Tuesday's Indicators

November 6, 1997

Tuesday's smattering of elections around the country gave no clear forecasts of outcomes next year, or in the year 2000. But they did give some reading of ongoing trends in American politics.

Republican/conservative ascendancy. Republicans triumphed in two governor races that had attracted national attention, including campaign forays by President Clinton. Jim Gilmore, a former state attorney general, won Virginia's top office by amplifying a tried and true GOP theme: chopping taxes.

In Mr. Gilmore's case, one tax, the state's property levy on cars and trucks, became his vehicle. He promised to phase it out in five years, while his Democratic opponent only reluctantly came around to a partial cut in the tax. Republicans also won lieutenant governor and attorney general posts in Virginia, affirming the GOP's tightening grip on the South.

New Jersey's gubernatorial race was much less of a GOP cake walk. Incumbent Christine Todd Whitman barely survived a challenge from Democratic challenger Jim McGreevey, who focused on auto insurance costs and property taxes. Thus he almost unseated a Republican known as a tax cutter by turning pocketbook issues back on her, in the best Clintonesque manner.

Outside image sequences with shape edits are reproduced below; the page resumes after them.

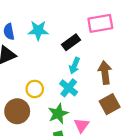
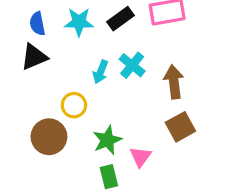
black rectangle: (71, 42) -> (121, 19), moved
cyan arrow: (75, 66) -> (101, 72), moved
cyan cross: (69, 88) -> (132, 65), moved

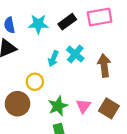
brown square: (180, 127) -> (109, 108), moved, turned -30
pink triangle: (140, 157) -> (83, 106), moved

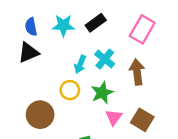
pink rectangle: (100, 17) -> (142, 29), moved, turned -50
yellow circle: (35, 82) -> (70, 90), moved
green star: (58, 106) -> (102, 93), moved

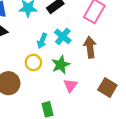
brown square: (142, 120) -> (107, 88), moved

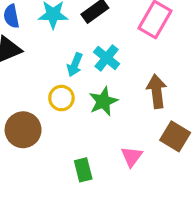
brown arrow: (90, 47) -> (157, 91), moved
pink triangle: (70, 85) -> (132, 156), moved

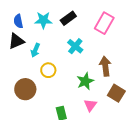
cyan arrow: (75, 65) -> (35, 50), moved
green star: (103, 101) -> (85, 81), moved

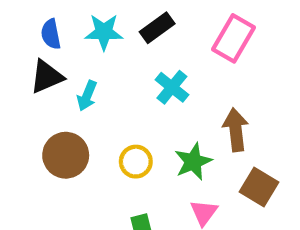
yellow circle: (48, 70) -> (136, 162), moved
brown circle: (25, 89) -> (66, 155), moved

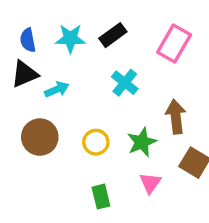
cyan arrow: (87, 96) -> (57, 89), turned -135

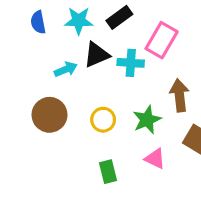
pink rectangle: (174, 44) -> (162, 40), moved
black triangle: (24, 74) -> (97, 55), moved
cyan cross: (125, 83) -> (131, 63), turned -35
pink triangle: (150, 183) -> (155, 159), turned -40

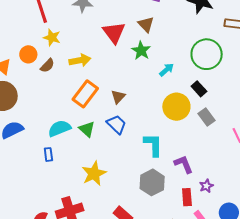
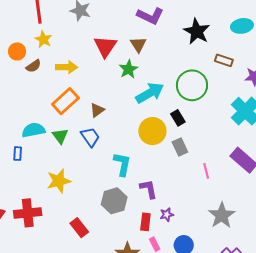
cyan arrow: (166, 70) -> (150, 93), size x1.8

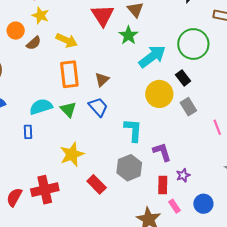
yellow arrow: (67, 67) -> (67, 40), turned 30
orange rectangle: (65, 101) -> (69, 74), turned -48
red rectangle: (79, 228) -> (97, 184), moved

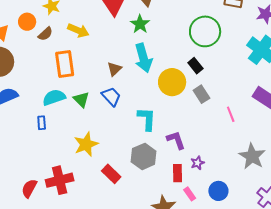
cyan arrow: (152, 56) -> (143, 58), moved, turned 112
orange rectangle: (69, 74) -> (65, 64), moved

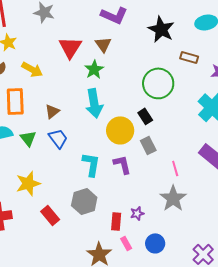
brown triangle: (114, 69) -> (52, 111), moved
purple L-shape: (176, 140) -> (122, 164), moved
gray star: (252, 156) -> (173, 198), moved

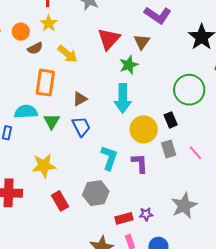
pink line: (175, 168) -> (195, 153), moved, turned -35
red rectangle: (116, 221) -> (124, 218), turned 60

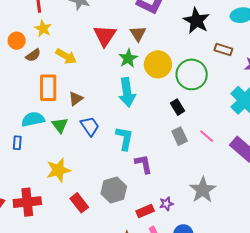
brown triangle: (80, 99) -> (76, 99), moved
yellow circle: (144, 129) -> (158, 64), moved
cyan L-shape: (109, 158) -> (124, 138), moved
purple L-shape: (140, 163) -> (144, 164), moved

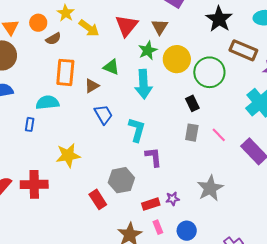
brown rectangle: (223, 50) -> (243, 50), size x1.5
yellow arrow: (66, 56) -> (89, 28), moved
green triangle: (60, 125) -> (111, 67), moved, turned -36
gray rectangle: (180, 136) -> (192, 133), turned 30
red rectangle: (79, 203) -> (98, 199), moved

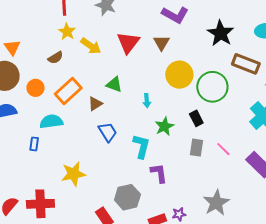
orange circle: (38, 23) -> (35, 88), moved
green star: (148, 50) -> (164, 126), moved
orange rectangle: (65, 72) -> (68, 91), turned 44
cyan arrow: (143, 84) -> (147, 101), size x0.5

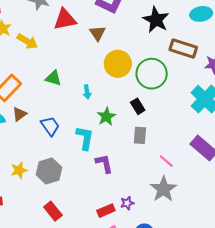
red triangle: (128, 43) -> (65, 19), moved, turned 45
brown triangle: (95, 104) -> (19, 114), moved
pink line: (223, 149) -> (166, 161), moved
yellow star: (73, 174) -> (19, 170), size x0.7
gray hexagon: (127, 197) -> (49, 171), moved

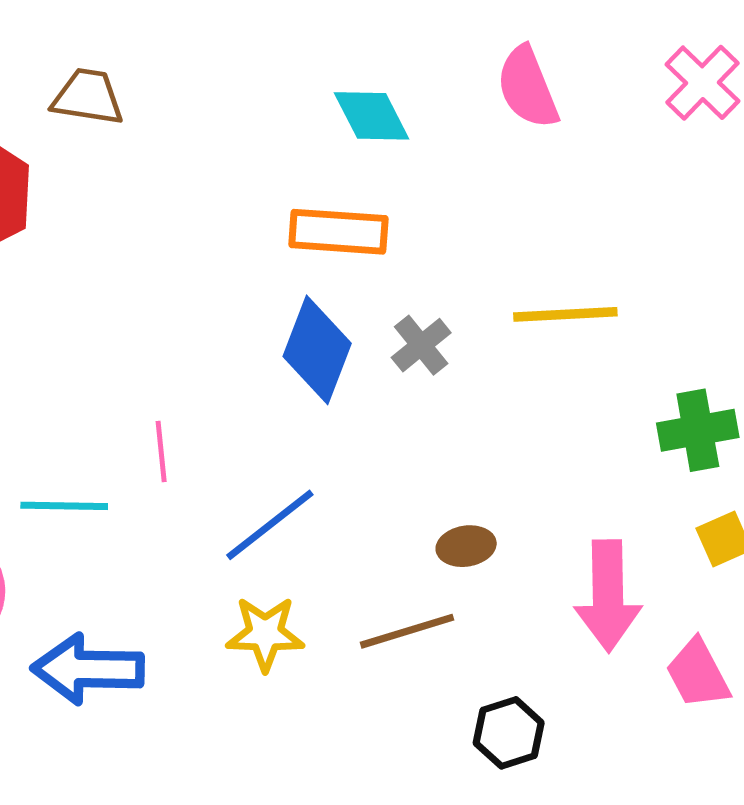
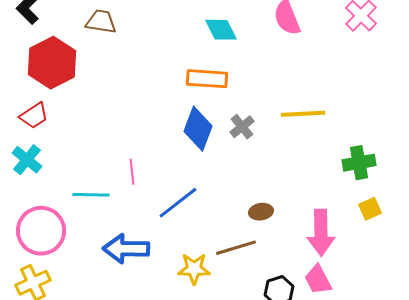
yellow star: (265, 634) -> (194, 269), moved
blue arrow: (88, 669) -> (126, 249), moved
pink trapezoid: (698, 674) -> (318, 280), moved

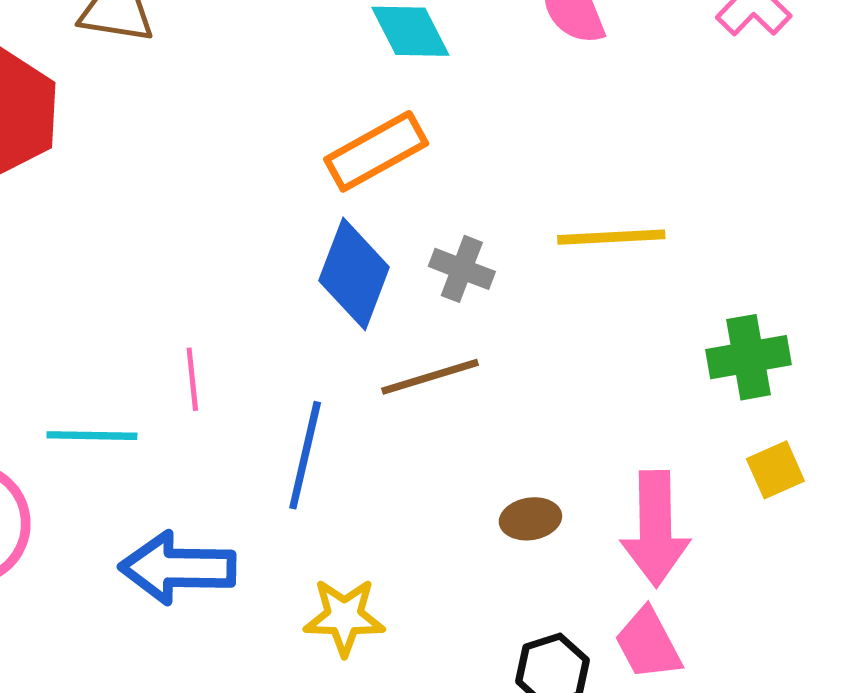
orange rectangle: (207, 79) -> (376, 151), turned -33
gray cross: (242, 127) -> (462, 269), turned -30
blue line: (178, 203) -> (305, 455), turned -39
brown ellipse: (261, 212) -> (530, 519), moved
brown line: (236, 248) -> (430, 377), moved

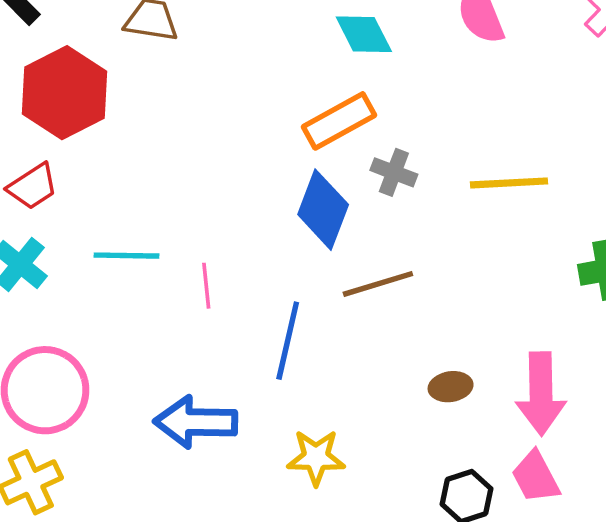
gray cross: (462, 269) -> (394, 172), moved
cyan line: (92, 436) -> (126, 256), moved

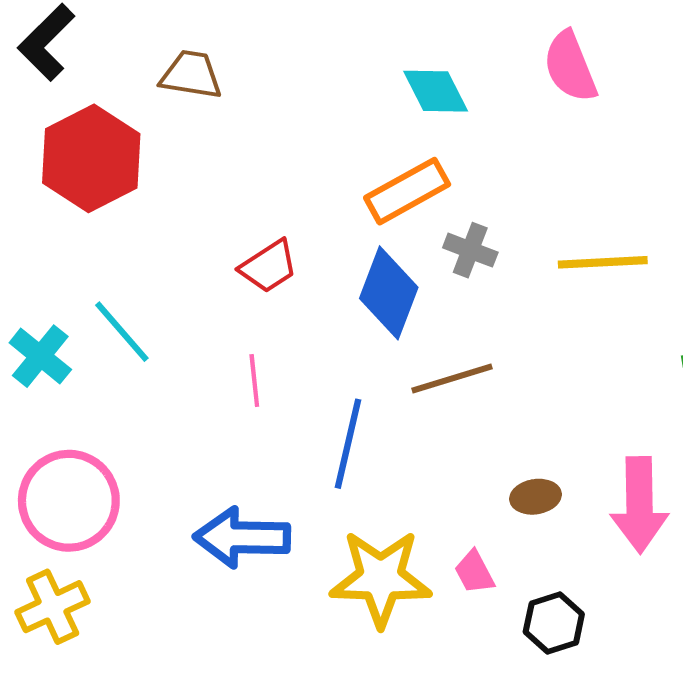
red trapezoid: (33, 187) -> (269, 266), moved
cyan line: (126, 256) -> (122, 332), moved, turned 48
yellow star: (316, 457) -> (381, 578), size x1.5
pink trapezoid: (536, 477) -> (474, 572), moved, size x0.7

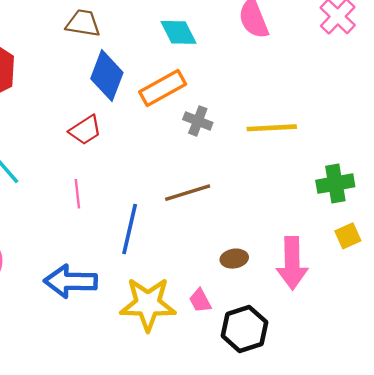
brown trapezoid: (191, 75) -> (83, 23), moved
blue diamond: (389, 293) -> (107, 76), moved
black hexagon: (554, 623) -> (244, 329), size x1.4

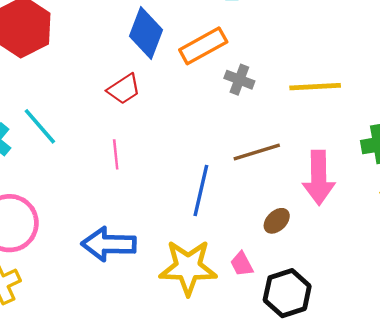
brown line: (188, 193) -> (257, 152), moved
blue line: (130, 229) -> (201, 190), moved
brown ellipse: (234, 259) -> (277, 221), turned -35
pink arrow: (292, 263) -> (319, 178), moved

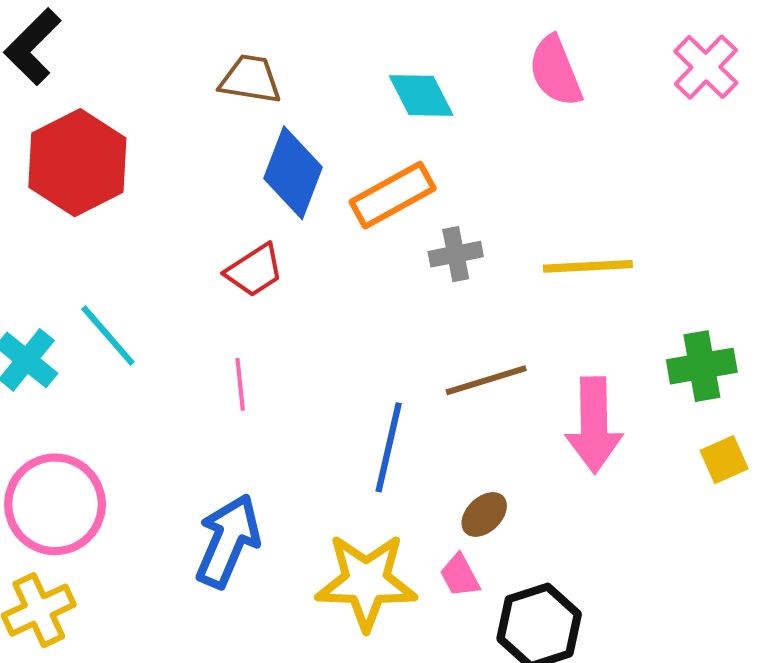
gray cross: (239, 80) -> (456, 254), turned -32
brown ellipse: (277, 221) -> (484, 514), moved
blue arrow: (109, 244) -> (228, 541), turned 112

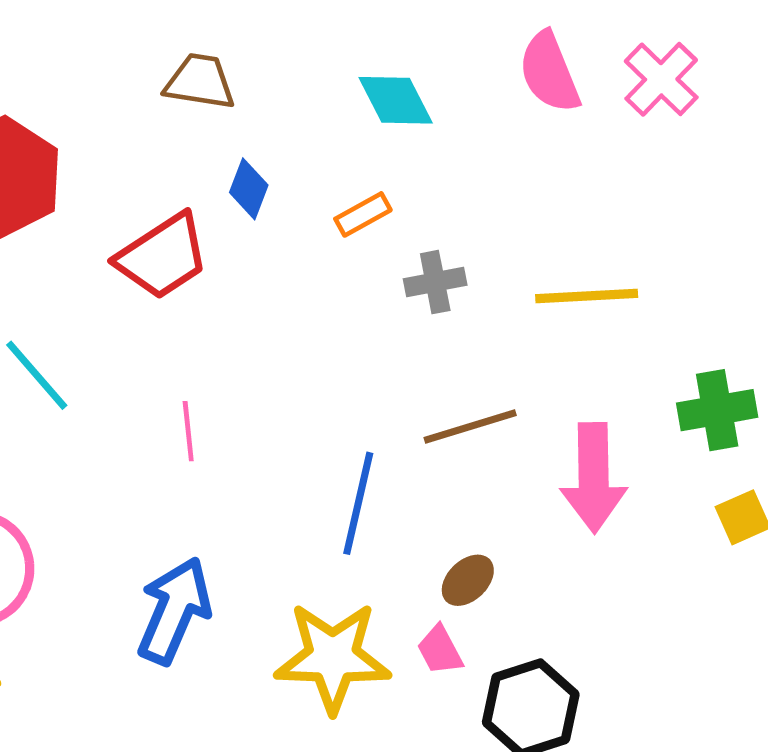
pink cross: (706, 67) -> (661, 79), moved
blue diamond: (293, 173) -> (249, 189), size x0.6
orange rectangle: (393, 195) -> (363, 214), size x0.6
red trapezoid: (254, 270) -> (163, 256), moved, size x1.4

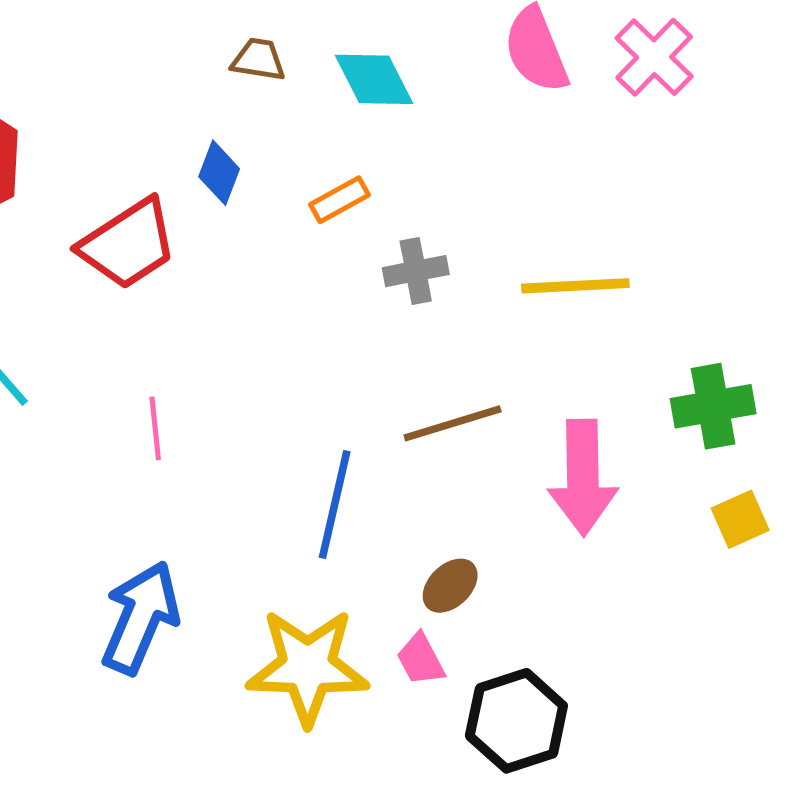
brown trapezoid: (200, 82) -> (258, 60), moved, size x0.7

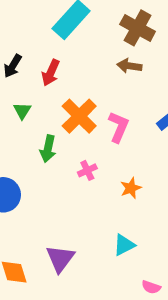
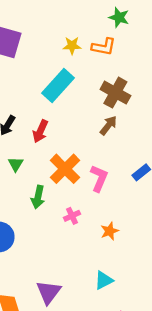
brown arrow: (129, 66) -> (108, 125), turned 120

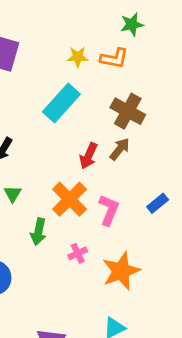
green star: (119, 17) -> (132, 24), turned -30
red arrow: (40, 131) -> (89, 156), moved
orange star: (110, 231) -> (121, 271), size x1.8

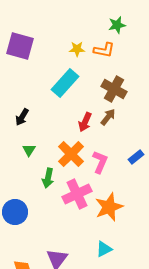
pink cross: (78, 253) -> (77, 194), size x2.0

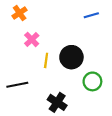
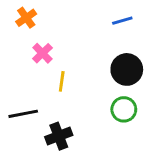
black circle: (71, 57) -> (127, 69), moved
black cross: (57, 102) -> (59, 136), moved, turned 36

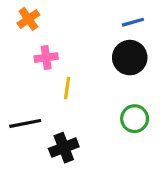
pink cross: (42, 53) -> (46, 58), turned 36
black circle: (127, 69) -> (130, 58), moved

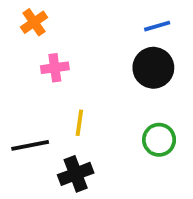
yellow line: (67, 88) -> (79, 123), moved

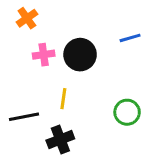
blue line: (157, 26) -> (130, 38), moved
black circle: (153, 68) -> (80, 55), moved

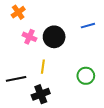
pink cross: (44, 55) -> (29, 37), turned 32

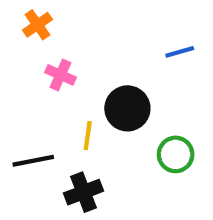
black circle: (54, 37) -> (127, 108), moved

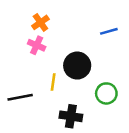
orange cross: (37, 25) -> (40, 22), moved
black cross: (83, 192) -> (71, 116), moved, turned 30

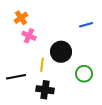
orange cross: (40, 22) -> (21, 18), moved
black cross: (71, 116) -> (45, 90), moved

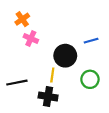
blue line: (86, 25) -> (91, 41), moved
yellow line: (42, 65) -> (52, 75), moved

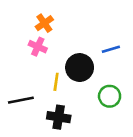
orange cross: (22, 19) -> (44, 23), moved
yellow line: (52, 75) -> (56, 82), moved

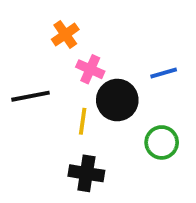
pink cross: (38, 47) -> (90, 69), moved
black line: (21, 100) -> (31, 96), moved

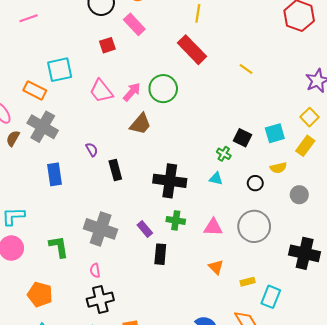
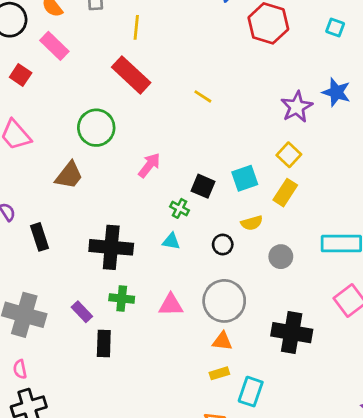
red square: (107, 45) -> (21, 75), turned -35
pink arrow: (132, 92) -> (149, 165), moved
orange triangle: (216, 267) -> (222, 341), moved, turned -35

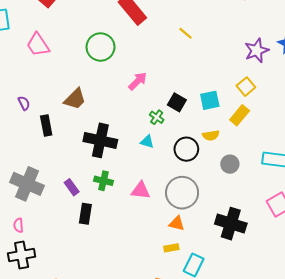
brown trapezoid: (69, 175) -> (75, 99), moved
black circle: (223, 245) -> (186, 149), size x1.5

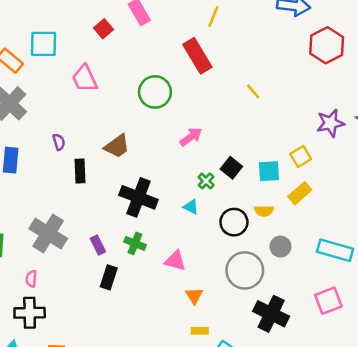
yellow square: (246, 87) -> (301, 156), moved
gray circle: (182, 193) -> (245, 270), moved
orange triangle: (177, 223) -> (194, 296), moved, turned 35

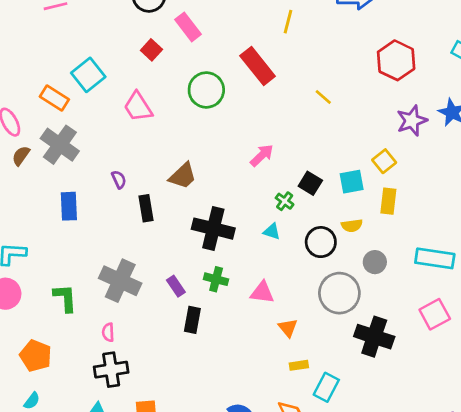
yellow line: (213, 16) -> (288, 22), moved
cyan square: (44, 44) -> (88, 75), turned -32
red hexagon: (327, 45) -> (396, 60), moved
green circle: (155, 92) -> (206, 90), moved
yellow rectangle: (300, 193) -> (388, 201), turned -35

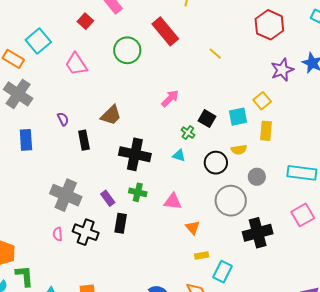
green L-shape: (65, 298) -> (24, 276), moved
black cross: (374, 337) -> (258, 233), turned -32
black cross: (111, 370) -> (86, 232), moved, turned 30

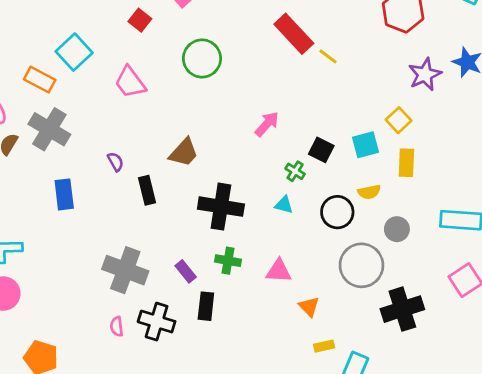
red rectangle: (165, 31) -> (294, 34), moved

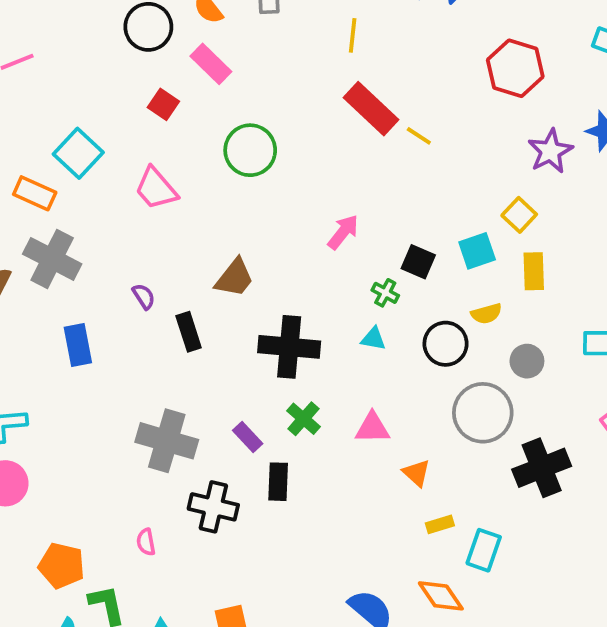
green cross: (228, 261) -> (303, 419), turned 35
pink semicircle: (117, 326) -> (146, 542), moved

Incumbency pays. In a number of large-city mayoral contests, incumbents had virtually no contest. Mayor Rudolph Giuliani swept back into office on positive feelings about a rising economy and falling crime. Other mayors who rode positive feelings to victory: Dennis Archer in Detroit, whose pro-growth policies proved popular, and Thomas Menino of Boston, who ran unopposed. The results would suggest that the country's cities, for all their problems, are hardly hotbeds of discontent.

Finally, the power of "soft money." The Republican National Committee poured more than $750,000 into assuring that the House seat vacated by New York's Rep. Susan Molinari stayed in the fold. Those "party building" dollars went mostly to negative ads about the opponent. With national Democrats deep in debt, the Republicans' money edge is telling.